Takie decyzje podjęło w zeszłym roku walne zgromadzenie, na którym decydujący głos należał do Hutmenu (kontroluje 62 proc. kapitału Szopienic, a 32 proc. ma skarb).
- Klęska. Musimy się zastanowić nad ewentualną apelacją – mówi Jarosław Piotrak, radca z Prokuratorii Generalnej, która reprezentuje interesy skarbu państwa.

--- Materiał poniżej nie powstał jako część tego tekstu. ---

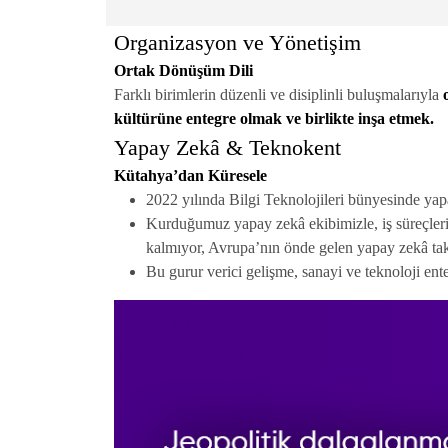
Organizasyon ve Yönetişim
Ortak Dönüşüm Dili
Farklı birimlerin düzenli ve disiplinli buluşmalarıyla
kültürüne entegre olmak ve birlikte inşa etmek.
Yapay Zekâ & Teknokent
Kütahya’dan Küresele
2022 yılında Bilgi Teknolojileri bünyesinde ya
Kurduğumuz yapay zekâ ekibimizle, iş süreçlerimi
kalmıyor, Avrupa’nın önde gelen yapay zekâ takı
Bu gurur verici gelişme, sanayi ve teknoloji ent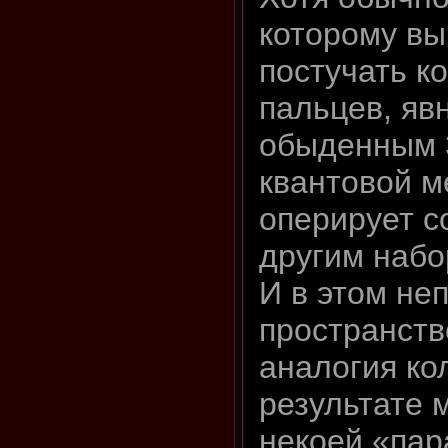
которому вы
постучать к
пальцев, яв
обыденным 
квантовой м
оперирует 
другим набо
И в этом не
пространств
аналогия ко
результате 
некоей «па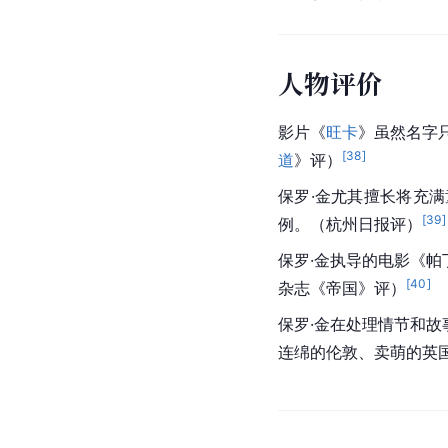
人物评价
影片《
旺卡
》虽然名字
[
38
]
道
》评）
保罗·金尤其擅长将充
[
39
]
例。（杭州日报评）
保罗·金执导的电影《
[
40
]
杂志《帝国》评）
保罗·金在处理情节和
连绵的伦敦、卖萌的英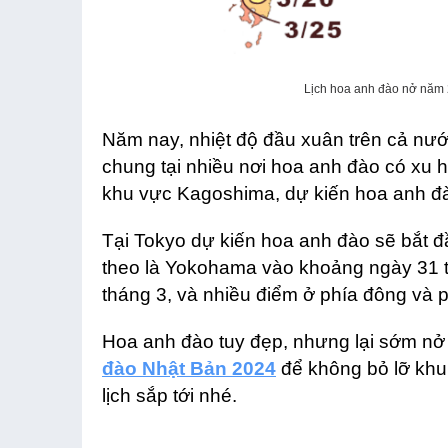
Lịch hoa anh đào nở năm 
Năm nay, nhiệt độ đầu xuân trên cả nước
chung tại nhiều nơi hoa anh đào có xu
khu vực Kagoshima, dự kiến hoa anh đ
Tại Tokyo dự kiến hoa anh đào sẽ bắt đ
theo là Yokohama vào khoảng ngày 31 t
tháng 3, và nhiều điểm ở phía đông và p
Hoa anh đào tuy đẹp, nhưng lại sớm nở
đào Nhật Bản 2024
để không bỏ lỡ khu
lịch sắp tới nhé.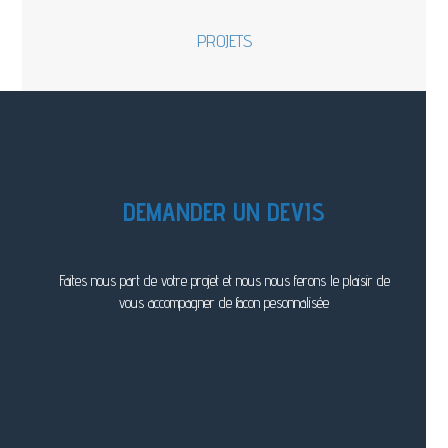
PROJETS
DEMANDER UN DEVIS
Faites nous part de votre projet et nous nous ferons le plaisir de
vous accompagner de facon pesonnalisée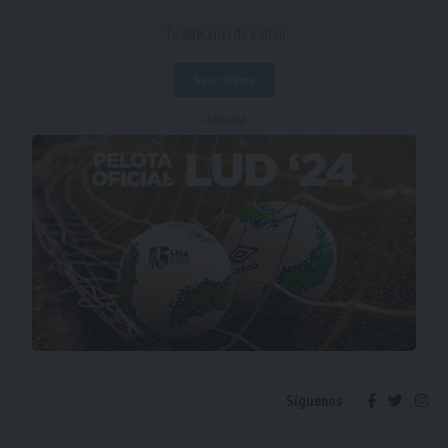
- Publicidad -
Síguenos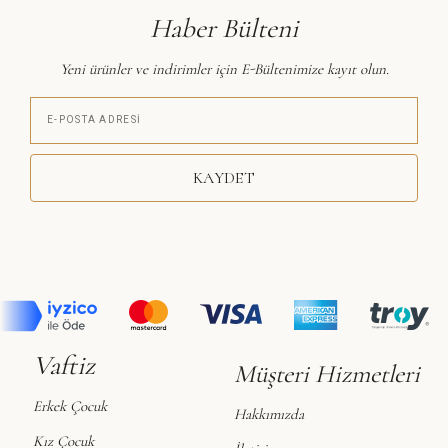
Haber Bülteni
Yeni ürünler ve indirimler için E-Bültenimize kayıt olun.
KAYDET
Vaftiz
Müşteri Hizmetleri
Erkek Çocuk
Hakkımızda
Kız Çocuk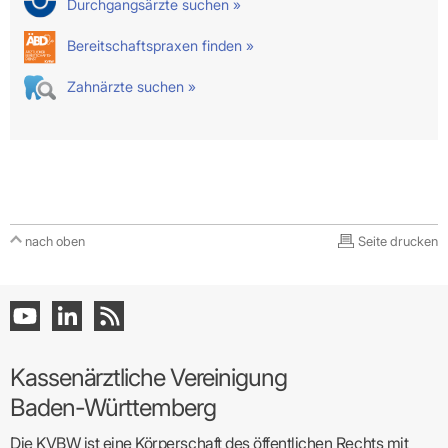
Durchgangsärzte suchen »
Bereitschaftspraxen finden »
Zahnärzte suchen »
nach oben
Seite drucken
Kassenärztliche Vereinigung
Baden-Württemberg
Die KVBW ist eine Körperschaft des öffentlichen Rechts mit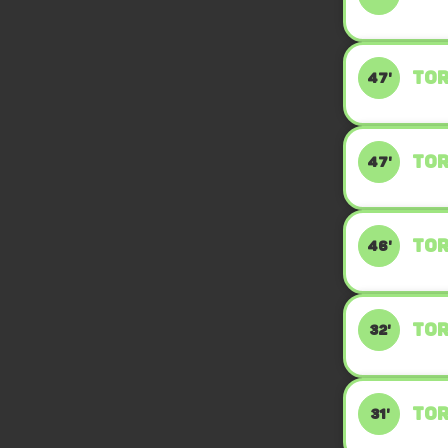
TOR
47'
TOR
47'
TOR
46'
TOR
32'
TOR
31'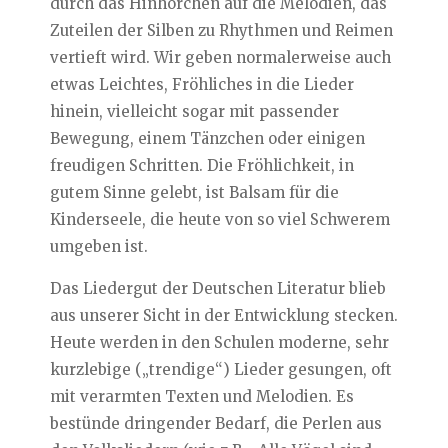
durch das Hinhorchen auf die Melodien, das
Zuteilen der Silben zu Rhythmen und Reimen
vertieft wird. Wir geben normalerweise auch
etwas Leichtes, Fröhliches in die Lieder
hinein, vielleicht sogar mit passender
Bewegung, einem Tänzchen oder einigen
freudigen Schritten. Die Fröhlichkeit, in
gutem Sinne gelebt, ist Balsam für die
Kinderseele, die heute von so viel Schwerem
umgeben ist.
Das Liedergut der Deutschen Literatur blieb
aus unserer Sicht in der Entwicklung stecken.
Heute werden in den Schulen moderne, sehr
kurzlebige („trendige“) Lieder gesungen, oft
mit verarmten Texten und Melodien. Es
bestünde dringender Bedarf, die Perlen aus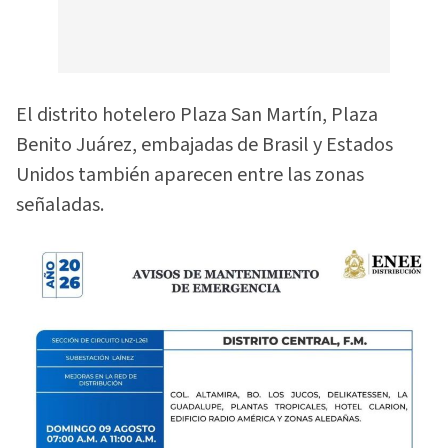
El distrito hotelero Plaza San Martín, Plaza
Benito Juárez, embajadas de Brasil y Estados
Unidos también aparecen entre las zonas
señaladas.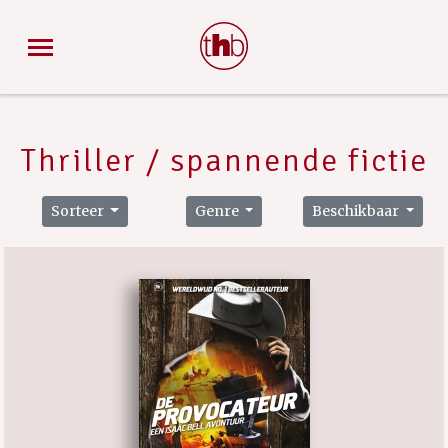
Thriller / spannende fictie
Sorteer
Genre
Beschikbaar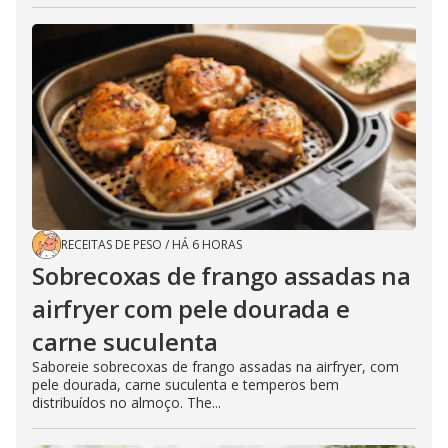
RECEITAS DE PESO
/
HÁ 6 HORAS
Sobrecoxas de frango assadas na
airfryer com pele dourada e
carne suculenta
Saboreie sobrecoxas de frango assadas na airfryer, com
pele dourada, carne suculenta e temperos bem
distribuídos no almoço. The...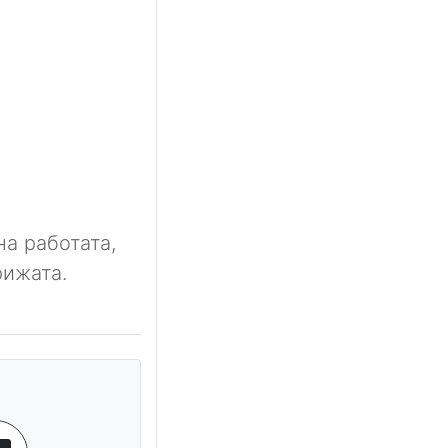
на работата,
рижата.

MSP było przeciwne likwidacji i rekomendowało przeprowadzenie głębokiej restrukturyzacji huty. Hutmen przekonywał z kolei, że nie widzi możliwości odzyskania przez Szopienice rentowności. Dlatego chce zlikwidować firmę, a jej majątek – sprzedać. Do tej pory nie mógł jednak tego zrobić ponieważ sąd zabezpieczył powództwo, czyli zablokował likwidację.
- Kiedy wyrok się uprawomocni, przystąpimy do sprzedaży majątku. Przez cały czas trwania procesu prowadziliśmy rozmowy z potencjalnymi kupcami – zapewnia Mieczysław Wicherski, szef biura zarządu Hutmenu.